Now, I’m not going to drag this out.  It’s obvious what’s missing, and it’s obvious what a good fit Bale is for this film.  He has already been in stunning films with both Jackman and Crowe, playing rivals to them in The Prestige and 3:10 to Yuma, respectively.  But Jackman and Crowe are squaring off against one another in Les Mis as the altruistic criminal-turned-mayor-turned-adoptive-father and the obsessed, I-only-believe-in-absolutes detective, and there appears to be no room in sight for Bale.  While Bale could have played either of these characters, he won’t.  Leaving him out of it.  Unless…

There are two other male characters who appear to still be up-for-grabs.  The first is Marius Pontmercy, the young rebel who falls in love with the grown-up girl who Jean Valjean adopts (Cosette).  While Bale could theoretically play this character, it wouldn’t make much sense, as he would be playing the eventual son-in-law of Hugh Jackman, and they’re the same age.  The role would be better off with someone like Ryan Gosling.

Which narrows down Bale’s options to either a guy who sings a song and dies, which there are several of, or… Monsieur Thenardier.  The actual villain.  The one-armed man to this tale’s Dr. Richard Kimble and Tommy Lee Jones.
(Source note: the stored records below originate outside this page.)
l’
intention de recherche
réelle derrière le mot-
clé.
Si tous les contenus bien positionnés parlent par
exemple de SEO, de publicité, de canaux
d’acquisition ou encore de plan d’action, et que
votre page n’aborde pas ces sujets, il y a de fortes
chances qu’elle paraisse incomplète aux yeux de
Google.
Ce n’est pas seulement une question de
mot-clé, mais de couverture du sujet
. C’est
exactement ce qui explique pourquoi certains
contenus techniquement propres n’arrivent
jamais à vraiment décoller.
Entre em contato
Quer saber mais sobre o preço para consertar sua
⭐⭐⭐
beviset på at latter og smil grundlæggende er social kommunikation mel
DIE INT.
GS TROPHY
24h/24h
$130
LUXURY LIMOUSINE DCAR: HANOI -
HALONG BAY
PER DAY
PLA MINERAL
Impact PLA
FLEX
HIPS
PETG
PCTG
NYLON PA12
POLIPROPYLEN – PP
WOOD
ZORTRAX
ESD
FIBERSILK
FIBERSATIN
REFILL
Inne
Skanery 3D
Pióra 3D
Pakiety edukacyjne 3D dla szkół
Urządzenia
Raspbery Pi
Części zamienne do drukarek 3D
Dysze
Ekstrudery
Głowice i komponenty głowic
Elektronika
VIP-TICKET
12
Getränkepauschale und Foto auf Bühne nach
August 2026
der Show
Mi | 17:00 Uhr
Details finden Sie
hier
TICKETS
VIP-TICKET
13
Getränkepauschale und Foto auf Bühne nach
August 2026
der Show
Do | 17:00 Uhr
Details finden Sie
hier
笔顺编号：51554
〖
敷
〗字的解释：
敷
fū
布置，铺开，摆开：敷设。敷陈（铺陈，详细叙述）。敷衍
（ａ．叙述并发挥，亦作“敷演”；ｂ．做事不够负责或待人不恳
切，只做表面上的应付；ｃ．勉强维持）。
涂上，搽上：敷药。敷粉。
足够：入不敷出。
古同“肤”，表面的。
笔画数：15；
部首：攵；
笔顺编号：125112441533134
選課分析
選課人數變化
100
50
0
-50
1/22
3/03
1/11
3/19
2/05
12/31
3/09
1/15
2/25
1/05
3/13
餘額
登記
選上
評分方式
Check this crazy guy out, in what might be the best song ever:

Has Bale ever played someone this scummy?  I feel like he has, but I’m having trouble coming up with it – someone this dirty and conniving, the sort who cheats and robs, steals gold teeth from dead bodies and adopts children to use as slaves.

Bale can also strike the very difficult role of portraying both the comic relief of the musical and the villain at the same time.  Thenardier will be the most difficult element of the musical to bring to the screen: on stage, it’s okay to have someone who is little more than a cartoon villain, strutting around in makeup and ridiculous costumes, getting laughs from his malice and greed.  But on the big screen?  This isn’t a Johnny Depps of the Caribbean movie.  Which is precisely why Geoffrey Rush, the current choice for Thenardier, is not an option.  Let Rush stick to hamming it up next to sea monsters.  Bring Bale in to give some realistic depth to this character that would otherwise be a caricature.

Finally, there is simple reason to have Bale act in the long-awaited film version of Les Mis.  Remember Patrick Bateman’s obsession with Les Miserables?   Remember this?

Could this be a prophecy? Similar to when Bateman's peers jokingly called him Batman, years before Bale became Batman?